Democrats Propose Harmful Corporate Tax Increases

This week, Democrats are pushing a bill that would increase taxes on the profits of American companies with foreign subsidiaries. President Obama states that:

For years, our tax code has actually given billions of dollars in tax breaks that encourage companies to create jobs and profits in other countries. I want to change that.

Supporters claim that the corporate tax hike will protect American jobs by supposedly encouraging businesses to stay in the United States. However, Obama’s counterproductive plan will likely drive more businesses out of the US while taking even more money out of the American economy. Microsoft CEO Steve Ballmer has already declared that “if the President’s plan is enacted, Microsoft would move facilities and jobs out of the U.S.”

The United States already has one of the highest corporate tax rates in the world. As shown in the Project America chart below, Japan is the only developed nation with a higher corporate tax:

America is one of the few countries in the world that taxes global profits of domestic companies. Under current tax law, US companies must pay some corporate taxes in both the United States and their host country. After paying the corporate tax of their host country, US companies must pay the difference between the US corporate tax rate and the foreign rate once they bring profits back to the US.

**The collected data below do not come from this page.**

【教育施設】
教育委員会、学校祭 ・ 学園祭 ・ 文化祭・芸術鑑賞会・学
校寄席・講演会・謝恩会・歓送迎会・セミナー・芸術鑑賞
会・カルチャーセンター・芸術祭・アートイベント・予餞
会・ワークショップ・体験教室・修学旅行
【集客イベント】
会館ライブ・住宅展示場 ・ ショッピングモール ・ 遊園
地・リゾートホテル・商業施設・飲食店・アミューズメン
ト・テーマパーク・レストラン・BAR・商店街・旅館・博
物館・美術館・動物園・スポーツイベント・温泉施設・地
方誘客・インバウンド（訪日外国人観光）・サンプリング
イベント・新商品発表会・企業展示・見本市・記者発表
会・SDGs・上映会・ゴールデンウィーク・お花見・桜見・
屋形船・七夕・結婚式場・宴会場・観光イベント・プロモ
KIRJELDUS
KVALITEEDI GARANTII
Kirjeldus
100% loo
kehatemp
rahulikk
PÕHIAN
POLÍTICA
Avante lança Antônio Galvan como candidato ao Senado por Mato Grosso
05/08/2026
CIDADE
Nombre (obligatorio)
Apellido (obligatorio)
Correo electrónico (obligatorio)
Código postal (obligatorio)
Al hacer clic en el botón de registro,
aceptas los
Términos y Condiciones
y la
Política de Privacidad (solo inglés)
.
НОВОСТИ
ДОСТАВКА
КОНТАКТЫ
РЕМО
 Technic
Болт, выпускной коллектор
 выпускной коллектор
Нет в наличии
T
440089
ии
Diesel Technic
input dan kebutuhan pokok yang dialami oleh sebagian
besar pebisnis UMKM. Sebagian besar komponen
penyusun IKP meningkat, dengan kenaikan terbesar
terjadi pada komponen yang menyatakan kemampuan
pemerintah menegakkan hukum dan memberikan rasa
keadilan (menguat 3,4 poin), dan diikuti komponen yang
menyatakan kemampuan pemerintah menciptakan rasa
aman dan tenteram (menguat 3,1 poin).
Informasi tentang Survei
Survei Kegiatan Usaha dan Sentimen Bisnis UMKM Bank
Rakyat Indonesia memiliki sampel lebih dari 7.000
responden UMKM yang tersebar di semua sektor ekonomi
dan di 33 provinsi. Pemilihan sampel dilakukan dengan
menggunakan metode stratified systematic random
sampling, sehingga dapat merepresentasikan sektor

President Obama’s plan would end the deferral of foreign income by forcing companies to immediately pay US corporate taxes on any profits earned. According to the Wall Street Journal:

We’re all for increasing jobs in the U.S., but the President’s plan reveals how out of touch Democrats are with the real world of tax competition. The U.S. already has one of the most punitive corporate tax regimes in the world and this tax increase would make that competitive disadvantage much worse, accelerating the very outsourcing of jobs that Mr. Obama says he wants to reverse.

The Obama administration should focus on the reason why businesses are moving operations overseas in the first place. If the goal is to increase businesses inside the United States, the best way is to encourage companies to stay is to decrease the exorbitant corporate tax rate. Even Obama’s economic advisor Paul Volcker found in a recent report that:

The growing gap between the U.S. corporate tax rate and the corporate tax rates of most other countries generates incentives for U.S. corporations to shift their income and operations to foreign locations with lower corporate tax rates to avoid U.S. rates.

As long as the US corporate tax rate is 80 percent higher than the OECD average, there is a great incentive for companies to move to a country with a lower tax burden. At a certain point, it becomes sensible for businesses to be more cost efficient by escaping the punitive US corporate tax.  

Despite the high US corporate tax rate, the revenue Washington collects is lower than most relative to the size of the economy. As the chart below shows, the United States raises less revenue from corporate taxes than most countries with lower tax rates.

For instance, foreign companies have massively invested in Ireland which has a low corporate tax of 12.5 percent. As a result, Ireland collects more corporate tax revenue as percentage of GDP than the United States whose corporate tax is 180 percent higher.

As a U.S Treasury report reveals, employees and consumers are the ones who bear the cost of corporate taxes. A Heritage Foundation study finds that the high US corporate tax rate severely hurts employment. According to their study, the full repeal of corporate taxes would likely generate 2 million jobs and $280 billion more in real gross domestic product.

Lowering the corporate taxes would encourage multi-national companies to flow into America. Instead, the proposed plan to increase the corporate tax would further destroy jobs while hurting America’s global competitiveness. In order to boost job growth and global competitiveness, Congress must strive to lower the corporate tax rate to a more sensible level.